Les Médias et l’Union Européenne
À Bruxelles, on compte plus de 1000 journalistes accrédités et toutes les institutions de l’Union Européenne qui font un effort important pour que la presse soit informée des décisions communautaires de façon ponctuelle: «Europe by Satellite» procure le son et l’image aux médias. Toutes les institutions disposent de fonds spéciaux pour financer les dépenses des correspondants qui véhiculent les informations sur les activités de l’Europe… En somme, l’Union Européenne est consciente du fait que la participation des médias est un atout indispensable à la construction européenne.
Cependant, la désinformation des citoyens est un fait: une grande majorité affirme connaître peu ou rien concernant l’Europe: (76%, selon l’Eurobaromètre nº 64 de décembre 2005). Une méconnaissance que la société attribue aux médias, entre autres: quatre personnes sur cinq interrogées pensent que ces derniers devraient fournir plus d’informations sur l’Europe (source: Eurobaromètre Flash ‘Quelle Europe?’).
Pour leur part, les médias voient d’un bon oeil des initiatives telles que le 'Livre blanc sur une politique de communication européenne' (COM(2006) 35), mais ils se montrent toujours méfiants envers les facilités que les différentes institutions offrent aux correspondants et la manière dont ces informations leur sont données.

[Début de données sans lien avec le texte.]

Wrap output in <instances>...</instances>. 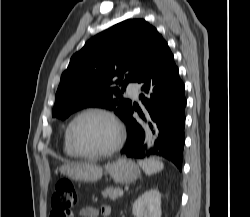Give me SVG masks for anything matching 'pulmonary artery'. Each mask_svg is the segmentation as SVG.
<instances>
[{
  "mask_svg": "<svg viewBox=\"0 0 250 217\" xmlns=\"http://www.w3.org/2000/svg\"><path fill=\"white\" fill-rule=\"evenodd\" d=\"M127 94L133 98L138 97L139 85L137 83H128L126 87Z\"/></svg>",
  "mask_w": 250,
  "mask_h": 217,
  "instance_id": "1",
  "label": "pulmonary artery"
}]
</instances>
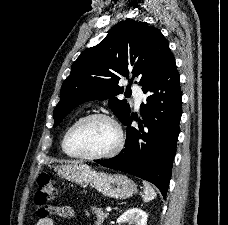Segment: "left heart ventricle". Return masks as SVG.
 <instances>
[{"label":"left heart ventricle","mask_w":228,"mask_h":225,"mask_svg":"<svg viewBox=\"0 0 228 225\" xmlns=\"http://www.w3.org/2000/svg\"><path fill=\"white\" fill-rule=\"evenodd\" d=\"M116 144V133L102 119H88L79 124L70 134L68 150L74 154L98 155L109 151Z\"/></svg>","instance_id":"1"}]
</instances>
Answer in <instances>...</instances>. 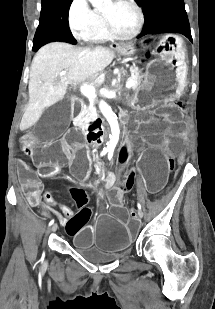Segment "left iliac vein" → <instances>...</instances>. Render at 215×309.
I'll list each match as a JSON object with an SVG mask.
<instances>
[{"instance_id": "1", "label": "left iliac vein", "mask_w": 215, "mask_h": 309, "mask_svg": "<svg viewBox=\"0 0 215 309\" xmlns=\"http://www.w3.org/2000/svg\"><path fill=\"white\" fill-rule=\"evenodd\" d=\"M138 217H139V219H141L143 217V215L138 212Z\"/></svg>"}]
</instances>
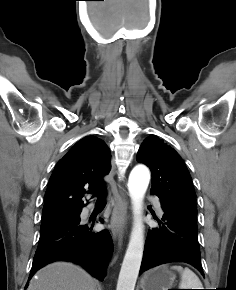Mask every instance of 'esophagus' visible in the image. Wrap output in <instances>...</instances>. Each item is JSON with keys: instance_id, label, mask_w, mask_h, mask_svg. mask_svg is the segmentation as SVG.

On se pose alors des questions: Quel est le rôle des médias européens dans la construction européenne? Les institutions européennes risquent-elles de tomber dans une simple propagande institutionnelle en essayant de faciliter les travaux d’information? Jusqu’à quel point les institutions européennes fournissent-elles des informations intéressantes pour les médias et leurs audiences? Comment l’Union Européenne peut–elle accéder à la société à travers les médias? En définitive, est-il possible de passer du monologue institutionnel au dialogue avec les citoyens européens?